*** DATA TO USE ***
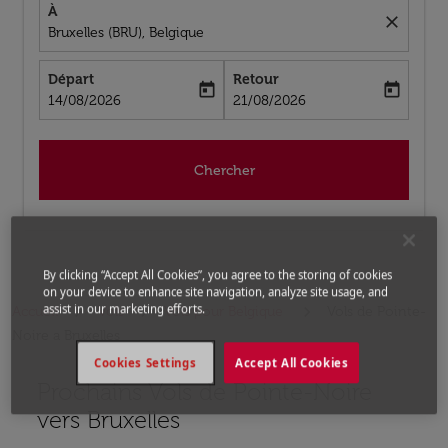
À
close
Bruxelles (BRU), Belgique
Départ
Retour
today
today
fc-booking-departure-date-aria-label
fc-booking-return-date-aria-label
14/08/2026
21/08/2026
Chercher
By clicking “Accept All Cookies”, you agree to the storing of cookies
on your device to enhance site navigation, analyze site usage, and
assist in our marketing efforts.
Accueil
Vols
Vols pour Belgique
Vols de Pointe-
Noire a Bruxelles
Cookies Settings
Accept All Cookies
Prochains Vols de Pointe-Noire
Aucun tarif trouvé pour les options populaires sélectio
vers Bruxelles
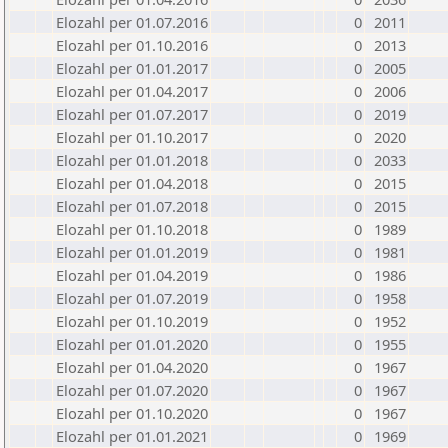
Elozahl per 01.07.2016
0
2011
Elozahl per 01.10.2016
0
2013
Elozahl per 01.01.2017
0
2005
Elozahl per 01.04.2017
0
2006
Elozahl per 01.07.2017
0
2019
Elozahl per 01.10.2017
0
2020
Elozahl per 01.01.2018
0
2033
Elozahl per 01.04.2018
0
2015
Elozahl per 01.07.2018
0
2015
Elozahl per 01.10.2018
0
1989
Elozahl per 01.01.2019
0
1981
Elozahl per 01.04.2019
0
1986
Elozahl per 01.07.2019
0
1958
Elozahl per 01.10.2019
0
1952
Elozahl per 01.01.2020
0
1955
Elozahl per 01.04.2020
0
1967
Elozahl per 01.07.2020
0
1967
Elozahl per 01.10.2020
0
1967
Elozahl per 01.01.2021
0
1969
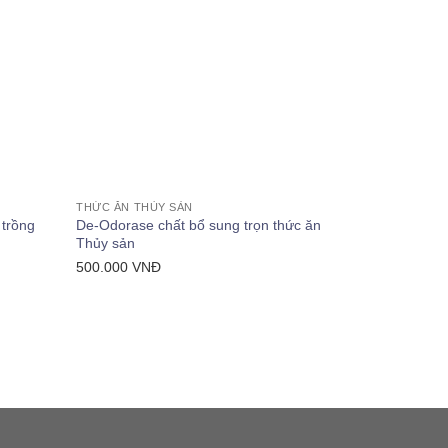
+
+
THỨC ĂN THỦY SẢN
THỨC ĂN THỦ
 trồng
De-Odorase chất bổ sung trọn thức ăn
Men tiêu hó
Thủy sản
190.000
VN
500.000
VNĐ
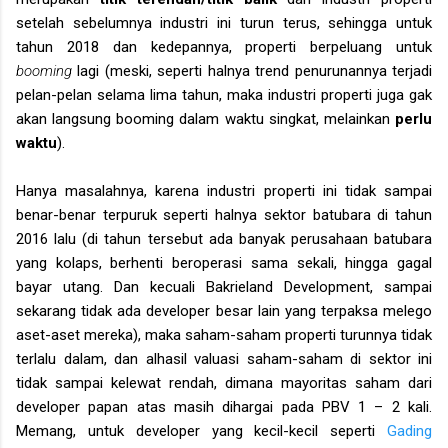
setelah sebelumnya industri ini turun terus, sehingga untuk
tahun 2018 dan kedepannya, properti berpeluang untuk
booming
lagi (meski, seperti halnya trend penurunannya terjadi
pelan-pelan selama lima tahun, maka industri properti juga gak
akan langsung booming dalam waktu singkat, melainkan
perlu
waktu
).
Hanya masalahnya, karena industri properti ini tidak sampai
benar-benar terpuruk seperti halnya sektor batubara di tahun
2016 lalu (di tahun tersebut ada banyak perusahaan batubara
yang kolaps, berhenti beroperasi sama sekali, hingga gagal
bayar utang. Dan kecuali Bakrieland Development, sampai
sekarang tidak ada developer besar lain yang terpaksa melego
aset-aset mereka), maka saham-saham properti turunnya tidak
terlalu dalam, dan alhasil valuasi saham-saham di sektor ini
tidak sampai kelewat rendah, dimana mayoritas saham dari
developer papan atas masih dihargai pada PBV 1 – 2 kali.
Memang, untuk developer yang kecil-kecil seperti
Gading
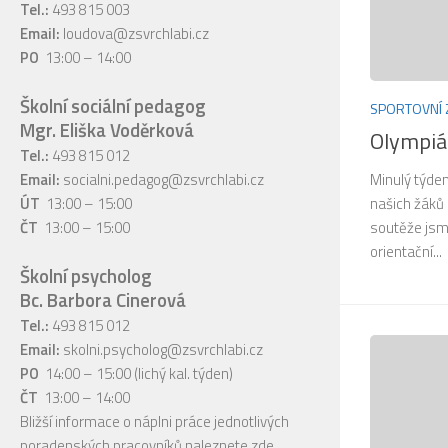
Tel.:
493 815 003
Email:
loudova@zsvrchlabi.cz
PO
13:00 – 14:00
Školní sociální pedagog
SPORTOVNÍ 
Mgr. Eliška Voděrková
Olympiá
Tel.:
493 815 012
Email:
socialni.pedagog@zsvrchlabi.cz
Minulý týden
ÚT
13:00 – 15:00
našich žáků
ČT
13:00 – 15:00
soutěže jsme
orientační...
Školní psycholog
Bc. Barbora Cinerová
Tel.:
493 815 012
Email:
skolni.psycholog@zsvrchlabi.cz
PO
14:00 – 15:00 (lichý kal. týden)
ČT
13:00 – 14:00
Bližší informace o náplni práce jednotlivých
poradenských pracovníků naleznete
zde
.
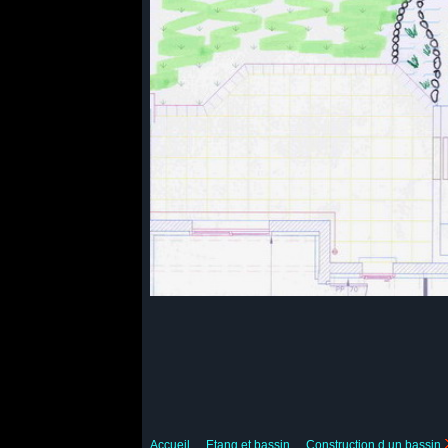
Accueil
Etang et bassin
Construction d un bassin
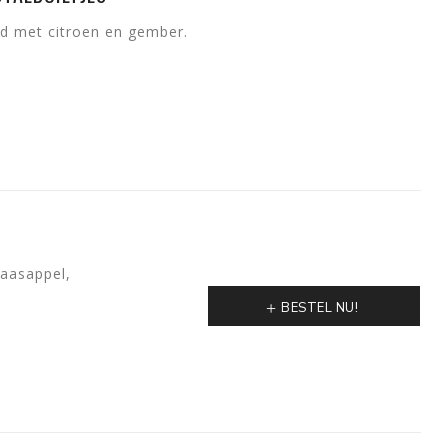
rd met citroen en gember.
naasappel,
BESTEL NU!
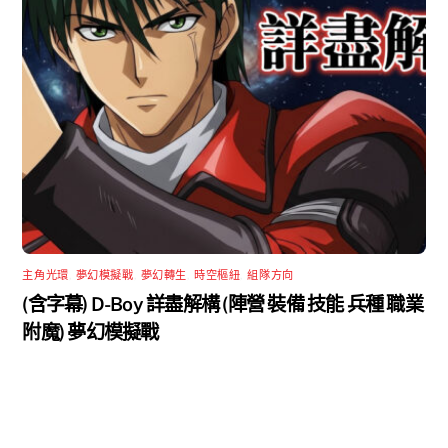
主角光環
,
夢幻模擬戰
,
夢幻轉生
,
時空樞紐
,
組隊方向
(含字幕) D-Boy 詳盡解構 (陣營 裝備 技能 兵種 職業
附魔) 夢幻模擬戰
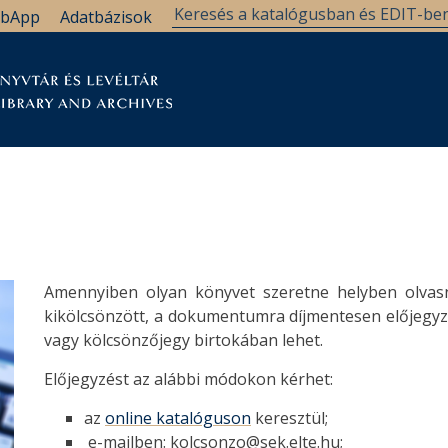
bApp
Adatbázisok
tár
Kutatástámogatás
Levéltár
Támogatás
Amennyiben olyan könyvet szeretne helyben olvas
kikölcsönzött, a dokumentumra díjmentesen előjegyzé
vagy kölcsönzőjegy birtokában lehet.
Előjegyzést az alábbi módokon kérhet:
az
online katalóguson
keresztül;
e-mailben: kolcsonzo@sek.elte.hu;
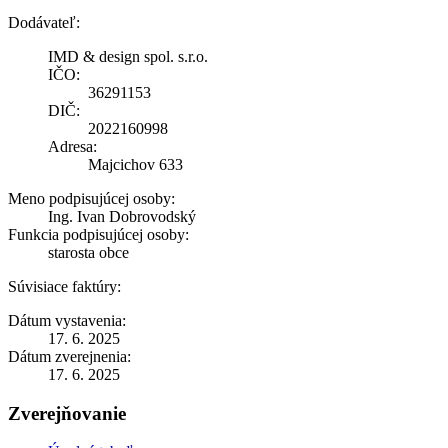
Dodávateľ:
IMD & design spol. s.r.o.
IČO:
36291153
DIČ:
2022160998
Adresa:
Majcichov 633
Meno podpisujúcej osoby:
Ing. Ivan Dobrovodský
Funkcia podpisujúcej osoby:
starosta obce
Súvisiace faktúry:
Dátum vystavenia:
17. 6. 2025
Dátum zverejnenia:
17. 6. 2025
Zverejňovanie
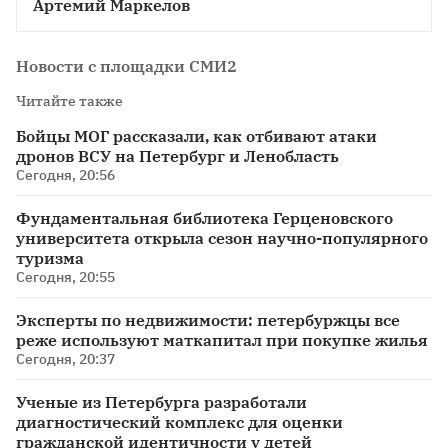
Артемий Маркелов
Новости с площадки СМИ2
Читайте также
Бойцы МОГ рассказали, как отбивают атаки
дронов ВСУ на Петербург и Ленобласть
Сегодня, 20:56
Фундаментальная библиотека Герценовского
университета открыла сезон научно-популярного
туризма
Сегодня, 20:55
Эксперты по недвижимости: петербуржцы все
реже используют маткапитал при покупке жилья
Сегодня, 20:37
Ученые из Петербурга разработали
диагностический комплекс для оценки
гражданской идентичности у детей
*** End of DATA TO USE ***
• **PROBLEM DETAILS**
Print an exact copy of the lines above, from the one containing "Elozahl per 01.10.2019" through the one containing "lagi (meski, seperti", and leave out the pictures.

• **FINAL ANSWER**
Elozahl per 01.10.2019
0
1952
Elozahl per 01.01.2020
0
1955
Elozahl per 01.04.2020
0
1967
Elozahl per 01.07.2020
0
1967
Elozahl per 01.10.2020
0
1967
Elozahl per 01.01.2021
0
1969
+
+
THỨC ĂN THỦY SẢN
THỨC ĂN THỦ
 trồng
De-Odorase chất bổ sung trọn thức ăn
Men tiêu hó
Thủy sản
190.000
VN
500.000
VNĐ
setelah sebelumnya industri ini turun terus, sehingga untuk
tahun 2018 dan kedepannya, properti berpeluang untuk
booming
lagi (meski, seperti halnya trend penurunannya terjadi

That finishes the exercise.